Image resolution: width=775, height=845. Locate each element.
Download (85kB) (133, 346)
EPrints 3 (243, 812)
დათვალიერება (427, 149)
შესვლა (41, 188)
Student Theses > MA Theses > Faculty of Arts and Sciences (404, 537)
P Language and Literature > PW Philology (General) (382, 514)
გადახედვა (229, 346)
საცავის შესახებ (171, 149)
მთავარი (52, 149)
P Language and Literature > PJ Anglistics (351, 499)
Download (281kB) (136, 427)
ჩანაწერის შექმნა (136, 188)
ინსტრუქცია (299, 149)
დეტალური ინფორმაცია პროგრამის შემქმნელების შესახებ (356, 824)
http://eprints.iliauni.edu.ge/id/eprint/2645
______________________________
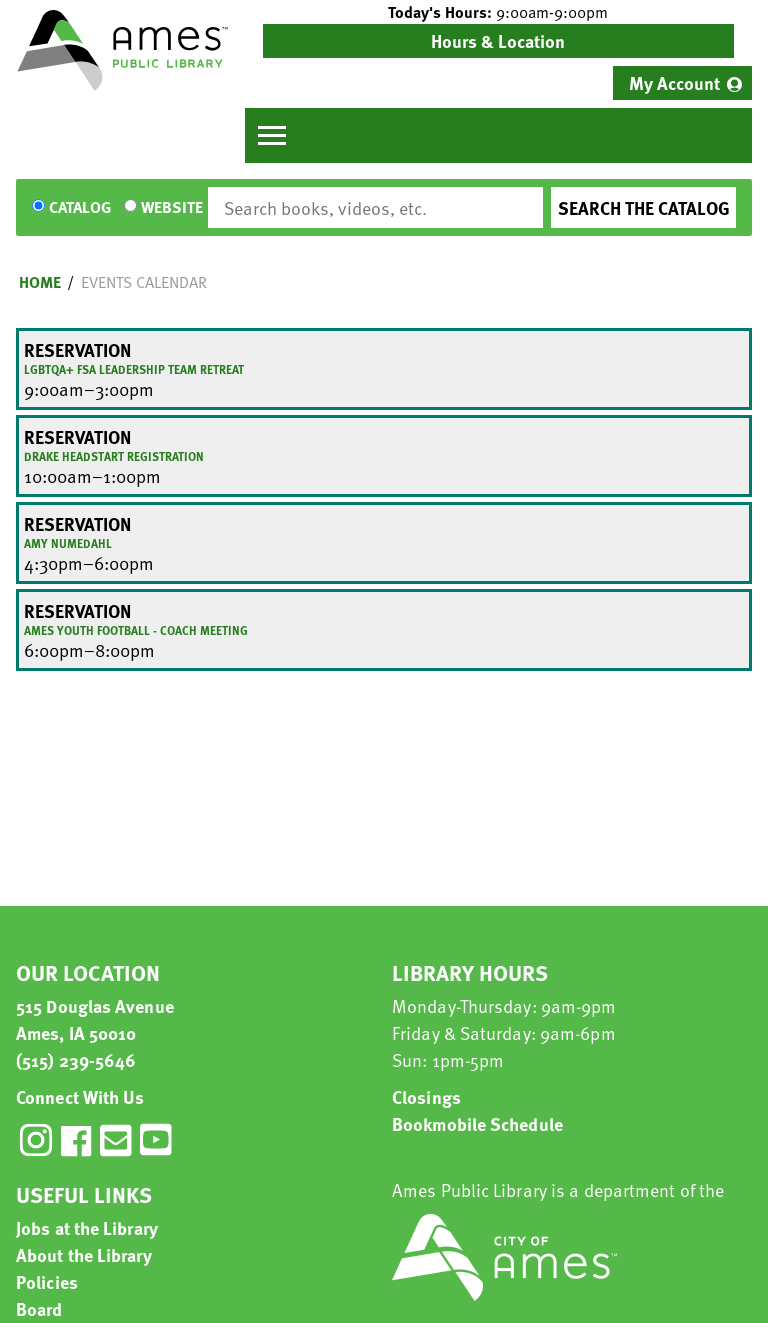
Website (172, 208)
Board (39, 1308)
______________________________
- [PROBLEM DETAILS]
In the listing above, find the lines holding the word "შესახებ" and copy them.

- [TASK OUTPUT]
საცავის შესახებ (171, 149)
დეტალური ინფორმაცია პროგრამის შემქმნელების შესახებ (356, 824)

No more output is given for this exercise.